Scientific classification
- Kingdom: Plantae
- Clade: Embryophytes
- Clade: Tracheophytes
- Clade: Angiosperms
- Clade: Eudicots
- Order: Proteales
- Family: Proteaceae
- Genus: Grevillea
- Species: G. leucoclada
- Binomial name: Grevillea leucoclada McGill.

= Grevillea leucoclada =

- Genus: Grevillea
- Species: leucoclada
- Authority: McGill.
- Conservation status: LC

Species of shrub endemic to Western Australia

Grevillea leucoclada is a species of flowering plant in the family Proteaceae and is endemic to a small area in the west of Western Australia. It is a shrub with divided leaves, the lobes further divided, the end lobes linear or tapered, and cone-shaped clusters of white to cream-coloured flowers.

==Description==
Grevillea leptopoda is a densely-branched shrub that typically grows to a height of 0.6–3 m, and has glaucous, more or less glabrous branchlets. The leaves are 60–140 mm long and divided with three to seven lobes, the lobes further divided into three, the end lobes linear or tapered, 10–60 mm long and 0.8–1.5 mm wide. The flowers are arranged on the ends of branches and in leaf axils in sometimes branched, cone-shaped to cylindrical clusters on a rachis 40–60 mm long. The flowers are white to cream-coloured, the pistil 5.5–6 mm long. Flowering occurs from August to December and the fruit is an oblong follicle 8.5–13.5 mm long.

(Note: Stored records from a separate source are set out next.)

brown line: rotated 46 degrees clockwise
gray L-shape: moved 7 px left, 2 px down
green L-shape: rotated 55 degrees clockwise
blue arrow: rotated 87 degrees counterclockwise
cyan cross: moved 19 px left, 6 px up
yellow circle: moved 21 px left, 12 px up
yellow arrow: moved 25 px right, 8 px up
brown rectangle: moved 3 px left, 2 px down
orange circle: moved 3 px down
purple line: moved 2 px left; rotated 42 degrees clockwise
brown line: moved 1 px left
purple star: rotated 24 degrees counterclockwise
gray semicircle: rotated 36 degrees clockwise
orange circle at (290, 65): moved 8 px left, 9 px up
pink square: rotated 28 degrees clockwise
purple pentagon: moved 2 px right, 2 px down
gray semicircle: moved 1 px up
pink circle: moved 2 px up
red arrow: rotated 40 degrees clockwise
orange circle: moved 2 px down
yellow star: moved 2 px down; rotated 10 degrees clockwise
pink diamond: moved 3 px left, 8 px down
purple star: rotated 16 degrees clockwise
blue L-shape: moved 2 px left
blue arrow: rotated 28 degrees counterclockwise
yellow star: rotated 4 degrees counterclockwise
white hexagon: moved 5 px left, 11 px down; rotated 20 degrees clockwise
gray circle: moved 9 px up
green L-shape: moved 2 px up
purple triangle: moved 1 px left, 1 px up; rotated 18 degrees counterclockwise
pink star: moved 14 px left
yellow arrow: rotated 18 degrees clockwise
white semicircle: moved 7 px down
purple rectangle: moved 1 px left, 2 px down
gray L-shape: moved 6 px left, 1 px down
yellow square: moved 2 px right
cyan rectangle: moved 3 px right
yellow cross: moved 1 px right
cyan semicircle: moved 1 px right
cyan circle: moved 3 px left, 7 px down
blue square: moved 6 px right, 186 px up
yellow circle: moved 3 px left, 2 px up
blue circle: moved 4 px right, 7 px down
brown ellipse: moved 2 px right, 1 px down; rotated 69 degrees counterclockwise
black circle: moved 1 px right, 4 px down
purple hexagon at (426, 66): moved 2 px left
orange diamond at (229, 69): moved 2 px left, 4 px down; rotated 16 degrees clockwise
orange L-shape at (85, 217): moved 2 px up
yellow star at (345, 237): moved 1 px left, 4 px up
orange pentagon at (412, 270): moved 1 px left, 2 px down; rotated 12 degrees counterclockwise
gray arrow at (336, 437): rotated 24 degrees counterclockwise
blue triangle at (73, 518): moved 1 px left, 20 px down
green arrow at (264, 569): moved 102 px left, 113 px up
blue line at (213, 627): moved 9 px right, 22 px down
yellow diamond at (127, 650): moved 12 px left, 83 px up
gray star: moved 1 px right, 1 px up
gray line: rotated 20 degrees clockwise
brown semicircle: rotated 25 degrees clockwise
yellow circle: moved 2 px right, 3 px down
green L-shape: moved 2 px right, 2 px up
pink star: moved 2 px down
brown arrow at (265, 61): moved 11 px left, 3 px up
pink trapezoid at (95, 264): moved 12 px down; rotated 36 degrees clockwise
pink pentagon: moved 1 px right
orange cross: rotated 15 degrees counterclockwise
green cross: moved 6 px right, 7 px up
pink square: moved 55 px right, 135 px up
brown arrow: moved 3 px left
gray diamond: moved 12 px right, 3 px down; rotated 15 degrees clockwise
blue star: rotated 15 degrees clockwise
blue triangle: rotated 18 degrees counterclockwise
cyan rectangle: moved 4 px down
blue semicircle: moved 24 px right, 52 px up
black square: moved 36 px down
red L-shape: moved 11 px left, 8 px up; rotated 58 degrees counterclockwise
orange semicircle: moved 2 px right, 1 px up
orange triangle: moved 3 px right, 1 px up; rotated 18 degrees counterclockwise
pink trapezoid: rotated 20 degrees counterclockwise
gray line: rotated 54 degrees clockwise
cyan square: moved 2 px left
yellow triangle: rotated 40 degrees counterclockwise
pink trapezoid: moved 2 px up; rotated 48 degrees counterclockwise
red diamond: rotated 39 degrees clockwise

This grevillea regenerates from seed and is similar to G. intricata, which does not have glaucous branchlets.

==Taxonomy==
Grevillea leucoclada was first formally described in 1986 by Donald McGillivray in his book, New Names in Grevillea (Proteaceae) from specimens he collected with Alex George between the North West Coastal Highway and Kalbarri in 1976. The specific epithet, (leucoclada) means 'white shoot or branch', referring to the glaucous branches.

==Distribution and habitat==
Grevillea leucoclada grows in shrubland, often in rocky places, in areas around the lower reaches of the Murchison River in the Geraldton Sandplains bioregion in the west of Western Australia.

==Conservation status==
Grevillea leucoclada is listed as 'Priority Three' by the Government of Western Australia Department of Biodiversity, Conservation and Attractions, meaning that it is poorly known and known from only a few locations but is not under imminent threat, but as 'Least Concern' by the IUCN Red List.